**Task item:** The answer must consist of every line from the entries below that contains the word "Shift".

-- Given information follows --

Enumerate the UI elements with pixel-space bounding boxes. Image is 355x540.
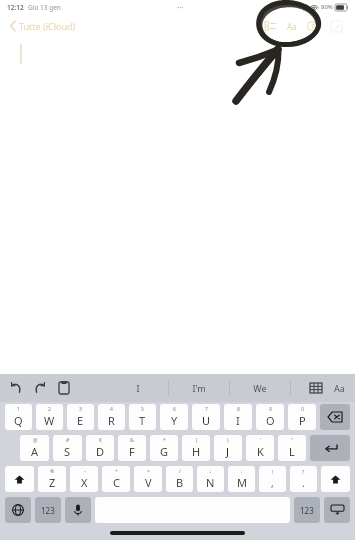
button[interactable]: 5 [129, 404, 156, 430]
button[interactable]: Checklist [259, 15, 281, 37]
staticText: E [77, 413, 84, 428]
button[interactable]: I'm [169, 374, 229, 402]
button[interactable]: ; [197, 466, 224, 492]
button[interactable]: + [102, 466, 130, 492]
button[interactable]: % [38, 466, 66, 492]
staticText: 7 [205, 406, 208, 413]
button[interactable]: Backspace [320, 404, 350, 430]
staticText: M [237, 475, 247, 490]
button[interactable]: Paste [54, 378, 74, 398]
button[interactable]: Format [281, 15, 303, 37]
staticText: 9 [269, 406, 272, 413]
button[interactable]: 9 [256, 404, 284, 430]
staticText: 5 [141, 406, 144, 413]
button[interactable]: ) [214, 435, 242, 461]
button[interactable]: 7 [192, 404, 220, 430]
button[interactable]: Tutte (iCloud) [8, 17, 78, 35]
staticText: G [160, 444, 169, 459]
staticText: Aa [334, 382, 345, 394]
staticText: V [145, 475, 152, 490]
staticText: 6 [173, 406, 176, 413]
staticText: X [81, 475, 88, 490]
button[interactable]: Dictation [65, 497, 91, 523]
button[interactable]: € [86, 435, 114, 461]
button[interactable]: Text format [329, 378, 349, 398]
staticText: L [289, 444, 295, 459]
button[interactable]: 6 [160, 404, 188, 430]
button[interactable]: Undo [6, 378, 26, 398]
staticText: Gio 13 gen [28, 3, 61, 12]
button[interactable]: * [150, 435, 178, 461]
staticText: " [291, 437, 294, 444]
button[interactable]: / [166, 466, 193, 492]
button[interactable]: ! [259, 466, 286, 492]
staticText: P [299, 413, 306, 428]
button[interactable]: 4 [98, 404, 125, 430]
button[interactable]: Redo [30, 378, 50, 398]
staticText: & [130, 437, 134, 444]
button[interactable]: & [118, 435, 146, 461]
staticText: / [179, 468, 181, 475]
staticText: ( [196, 437, 198, 444]
staticText: W [44, 413, 55, 428]
staticText: N [206, 475, 215, 490]
button[interactable]: We [230, 374, 290, 402]
button[interactable]: 3 [67, 404, 94, 430]
button[interactable]: ? [290, 466, 317, 492]
staticText: , [271, 476, 274, 490]
button[interactable]: Shift left [5, 466, 34, 492]
button[interactable]: 1 [5, 404, 32, 430]
staticText: C [113, 475, 120, 490]
button[interactable]: Shift right [321, 466, 350, 492]
staticText: Aa [287, 21, 297, 32]
staticText: R [108, 413, 115, 428]
button[interactable]: = [134, 466, 162, 492]
staticText: I [136, 382, 140, 394]
button[interactable]: ( [182, 435, 210, 461]
button[interactable]: @ [20, 435, 49, 461]
button[interactable]: 0 [288, 404, 316, 430]
button[interactable]: 2 [36, 404, 63, 430]
button[interactable]: ' [246, 435, 274, 461]
staticText: D [96, 444, 105, 459]
button[interactable]: Numbers [294, 497, 320, 523]
staticText: % [50, 468, 55, 475]
button[interactable]: : [228, 466, 255, 492]
staticText: Z [49, 475, 56, 490]
staticText: K [257, 444, 264, 459]
staticText: We [253, 382, 267, 394]
staticText: 123 [41, 505, 55, 516]
staticText: ··· [177, 2, 184, 13]
staticText: 0 [301, 406, 304, 413]
staticText: = [147, 468, 150, 475]
staticText: Y [171, 413, 178, 428]
button[interactable]: Numbers [35, 497, 61, 523]
staticText: B [176, 475, 184, 490]
staticText: 123 [300, 505, 314, 516]
button[interactable]: Insert table [306, 378, 326, 398]
staticText: 3 [79, 406, 82, 413]
button[interactable]: New note [325, 15, 347, 37]
button[interactable]: Camera [303, 15, 325, 37]
button[interactable]: I [108, 374, 168, 402]
button[interactable]: Return [310, 435, 350, 461]
staticText: ; [210, 468, 212, 475]
staticText: 8 [237, 406, 240, 413]
button[interactable]: - [70, 466, 98, 492]
staticText: @ [33, 437, 38, 444]
button[interactable]: # [53, 435, 82, 461]
staticText: * [163, 437, 166, 444]
staticText: A [31, 444, 39, 459]
staticText: ! [272, 469, 274, 476]
staticText: ' [260, 437, 262, 444]
staticText: F [129, 444, 135, 459]
staticText: . [302, 476, 305, 490]
button[interactable]: " [278, 435, 306, 461]
staticText: I'm [192, 382, 206, 394]
staticText: # [66, 437, 70, 444]
button[interactable]: Language [5, 497, 31, 523]
staticText: U [202, 413, 211, 428]
button[interactable]: Hide keyboard [324, 497, 350, 523]
button[interactable]: 8 [224, 404, 252, 430]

-- Given information concluded --

**Exercise answer:**
button[interactable]: Shift left [5, 466, 34, 492]
button[interactable]: Shift right [321, 466, 350, 492]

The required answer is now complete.